The trouble is, most of us don’t know anyone who we can go and sit in silence with. We've felt at a loss, this week, to know what on earth to do. This is not, for most of us, a tragedy afflicting an individual we are in relationship with, but a great national disaster, a wound on a people group, possibly on a whole continent. Perhaps the projecting of the Tricolore onto monuments and the mass red-white-and-bluing of facebook profile pictures is our large scale equivalent. These gestures fall far short of the human presence of Job’s friends, but for most of us, it will have to do.

As the world has grieved with Paris, and struggled to process the shock and fear that we might be next, big stories have emerged. Explanations soothe our destabilised selves, they give us relief from the overwhelming sense of helplessness. As Naomi Klein says, in Shock Doctrine: “without a story...we are intensely vulnerable… As soon as we have a narrative that offers a perspective on the shocking events, we become reoriented, and the world begins to make sense.” You don’t have to agree with her broader conclusions to recognise something that feels true to human experience.  It is why so many comment pieces have been written, and probably why I've read so many- searching for the one which has the answers. 

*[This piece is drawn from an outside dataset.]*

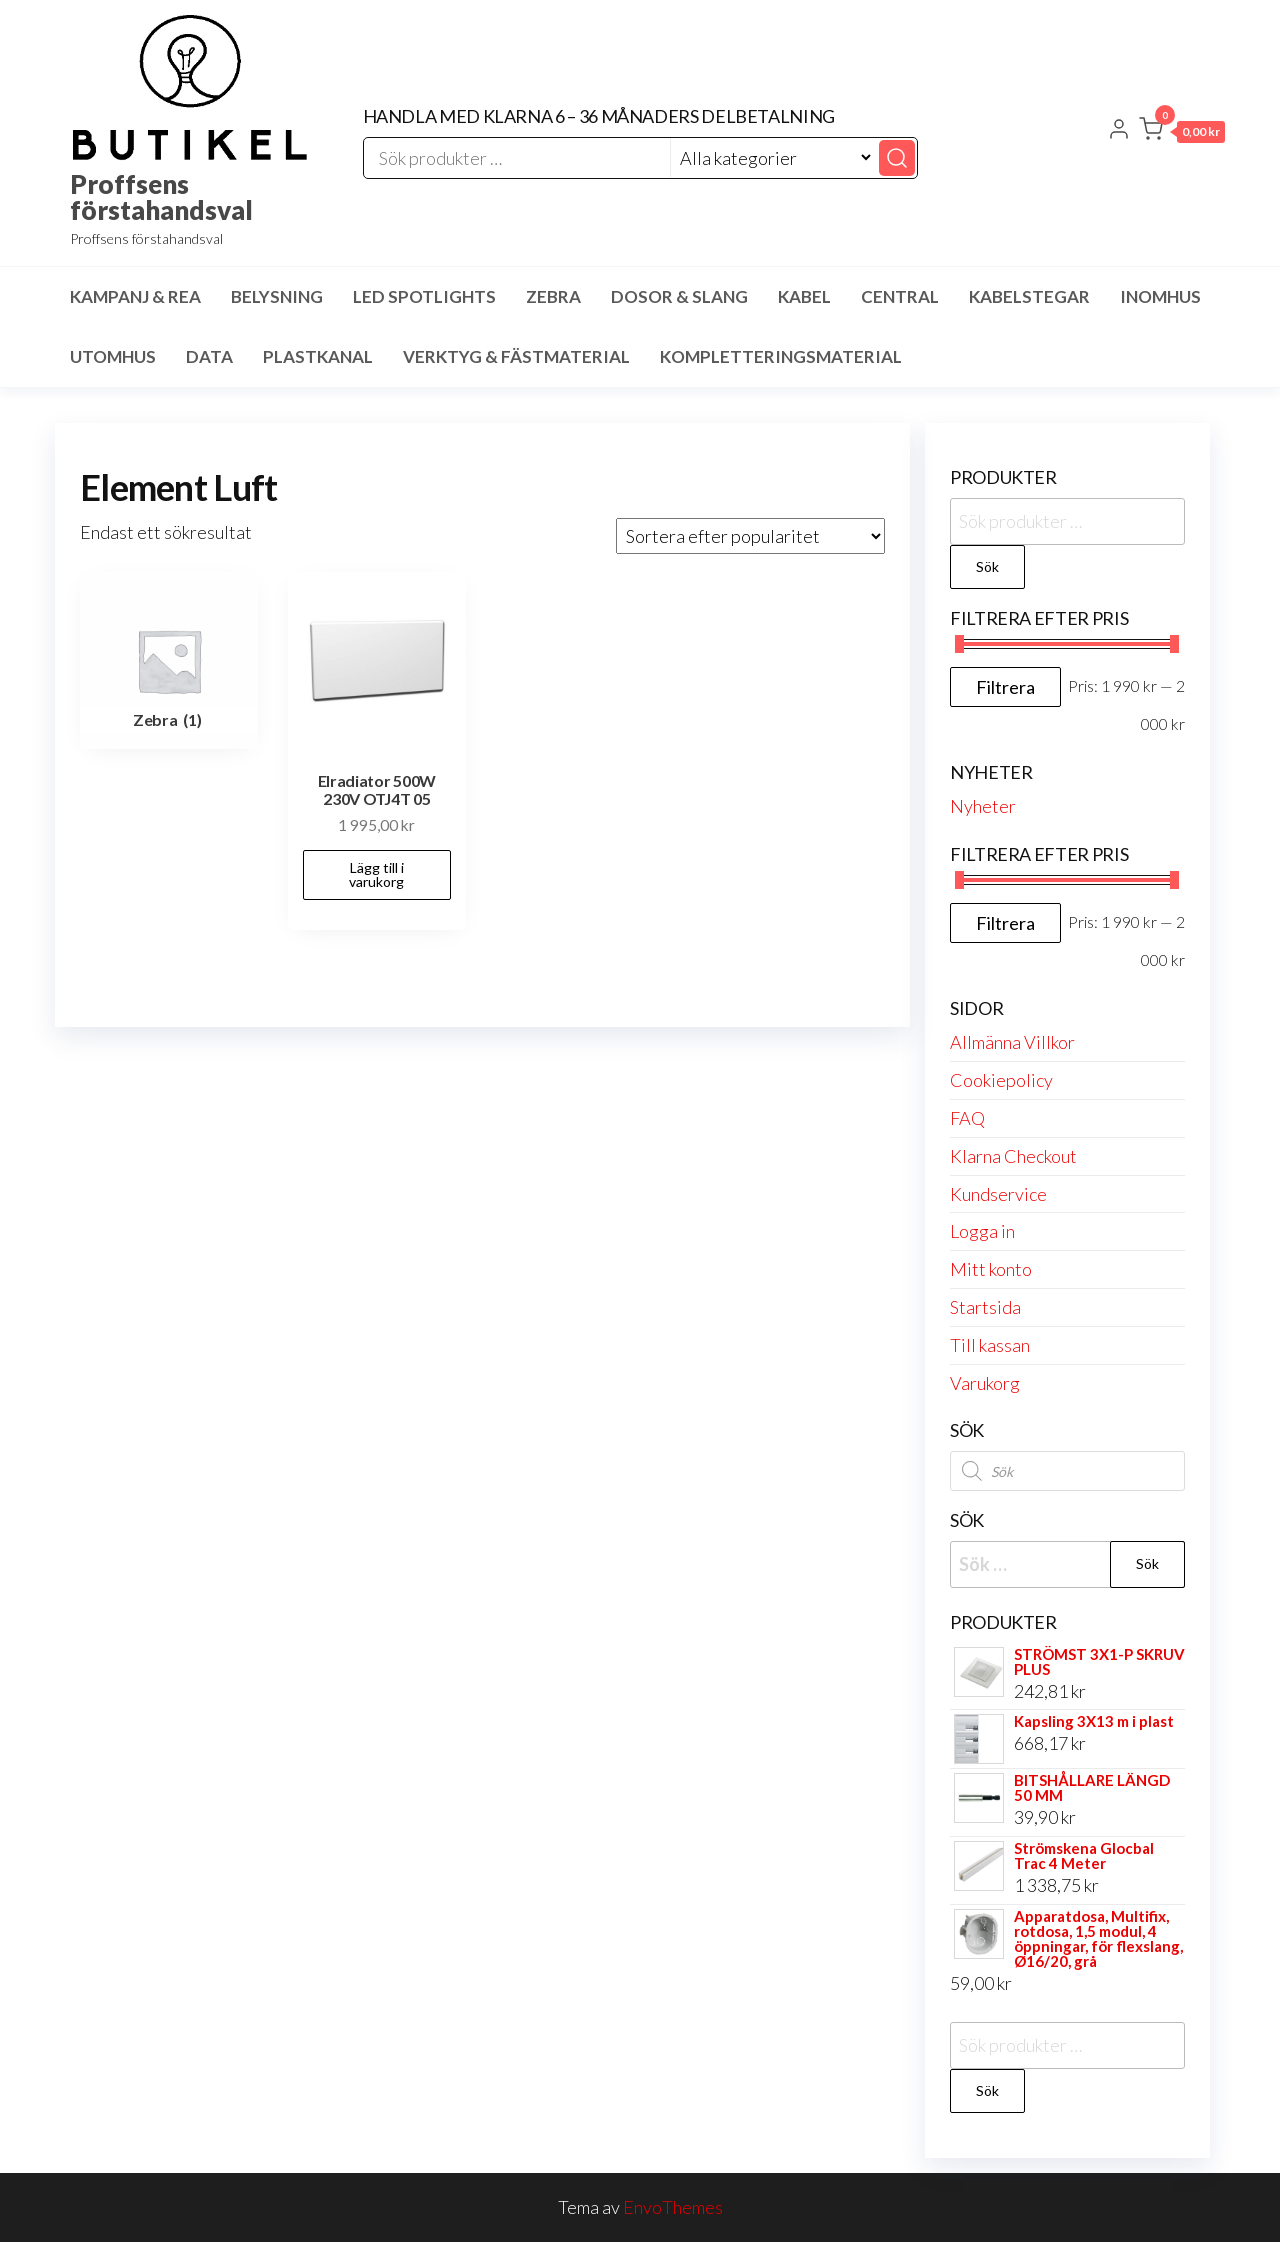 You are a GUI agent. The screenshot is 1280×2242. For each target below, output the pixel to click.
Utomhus (113, 356)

These pieces take different angles in attempts to make sense of the Paris attacks (and those in Beirut, and Sharm El Sheik, and….). Is it simply about refugees and borders? Sorting good guys from bad? Which freedoms we are prepared to sacrifice on the altar of security? Is it about religion, or economics, or foreign policy? 

The truth is of course, we don’t yet know- and perhaps we should resist the temptation to try to. Rowan Williams, in his Writing in the Dust, written after he experienced the 9/11 attacks at first hand, reflects on the emptiness felt after trauma. He writes beautifully about the importance of resisting the urge to “ease the tension” by filling this void with actions and explanations. He argues that this is important “breathing space”, needed to grieve, to let our collective heart rates slow and the adrenaline dissipate, before anything else happens. Before we do things we might regret or tell stories which might harden into accepted facts. Silence, and solitarity, and sitting still. Hard, isn’t it?